Collected data
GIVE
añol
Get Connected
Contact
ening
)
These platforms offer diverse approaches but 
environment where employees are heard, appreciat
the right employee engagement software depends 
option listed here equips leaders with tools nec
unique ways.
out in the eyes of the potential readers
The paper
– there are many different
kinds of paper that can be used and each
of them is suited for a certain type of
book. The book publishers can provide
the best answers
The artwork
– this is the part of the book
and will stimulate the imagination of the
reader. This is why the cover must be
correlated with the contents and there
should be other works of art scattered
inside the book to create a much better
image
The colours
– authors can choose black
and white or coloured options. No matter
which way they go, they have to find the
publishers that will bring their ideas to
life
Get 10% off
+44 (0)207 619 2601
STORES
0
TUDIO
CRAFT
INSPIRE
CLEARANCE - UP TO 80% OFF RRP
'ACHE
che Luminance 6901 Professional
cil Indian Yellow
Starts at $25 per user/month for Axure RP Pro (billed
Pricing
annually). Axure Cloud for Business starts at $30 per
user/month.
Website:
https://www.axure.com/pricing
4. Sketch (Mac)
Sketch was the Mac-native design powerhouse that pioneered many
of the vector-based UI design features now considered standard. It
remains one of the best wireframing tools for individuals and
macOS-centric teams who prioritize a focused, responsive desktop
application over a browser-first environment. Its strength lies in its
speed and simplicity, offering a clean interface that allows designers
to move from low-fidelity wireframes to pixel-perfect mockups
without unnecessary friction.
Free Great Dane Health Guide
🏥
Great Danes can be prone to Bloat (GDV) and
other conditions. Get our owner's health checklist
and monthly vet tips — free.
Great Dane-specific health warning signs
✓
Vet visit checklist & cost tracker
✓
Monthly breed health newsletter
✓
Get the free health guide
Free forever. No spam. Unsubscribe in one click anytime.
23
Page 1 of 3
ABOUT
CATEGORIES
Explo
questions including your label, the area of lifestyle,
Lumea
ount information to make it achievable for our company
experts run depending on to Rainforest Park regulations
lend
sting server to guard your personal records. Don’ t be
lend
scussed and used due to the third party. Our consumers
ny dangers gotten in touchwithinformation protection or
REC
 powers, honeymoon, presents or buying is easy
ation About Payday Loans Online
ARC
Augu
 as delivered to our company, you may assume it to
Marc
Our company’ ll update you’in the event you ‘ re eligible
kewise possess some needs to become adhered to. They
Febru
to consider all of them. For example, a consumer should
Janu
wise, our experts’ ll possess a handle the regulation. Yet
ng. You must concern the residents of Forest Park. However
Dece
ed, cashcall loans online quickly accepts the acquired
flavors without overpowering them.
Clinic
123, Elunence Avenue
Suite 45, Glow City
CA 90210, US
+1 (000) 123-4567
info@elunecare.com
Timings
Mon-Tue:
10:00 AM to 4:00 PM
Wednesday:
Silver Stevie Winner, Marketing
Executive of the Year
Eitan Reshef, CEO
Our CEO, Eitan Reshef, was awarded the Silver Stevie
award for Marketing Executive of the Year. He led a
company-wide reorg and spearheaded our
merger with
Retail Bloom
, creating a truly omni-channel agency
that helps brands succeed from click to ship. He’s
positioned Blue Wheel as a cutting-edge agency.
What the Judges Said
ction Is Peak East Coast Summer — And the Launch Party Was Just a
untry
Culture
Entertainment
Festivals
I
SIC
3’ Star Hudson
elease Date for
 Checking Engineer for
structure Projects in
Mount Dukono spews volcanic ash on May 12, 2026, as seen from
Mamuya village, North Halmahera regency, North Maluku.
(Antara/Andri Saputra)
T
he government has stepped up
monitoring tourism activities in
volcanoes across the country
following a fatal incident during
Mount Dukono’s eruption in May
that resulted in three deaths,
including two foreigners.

== Problem to solve ==
Copy each line of the records that has "Marketing" in it.

== Response for this exercise ==
Silver Stevie Winner, Marketing
award for Marketing Executive of the Year. He led a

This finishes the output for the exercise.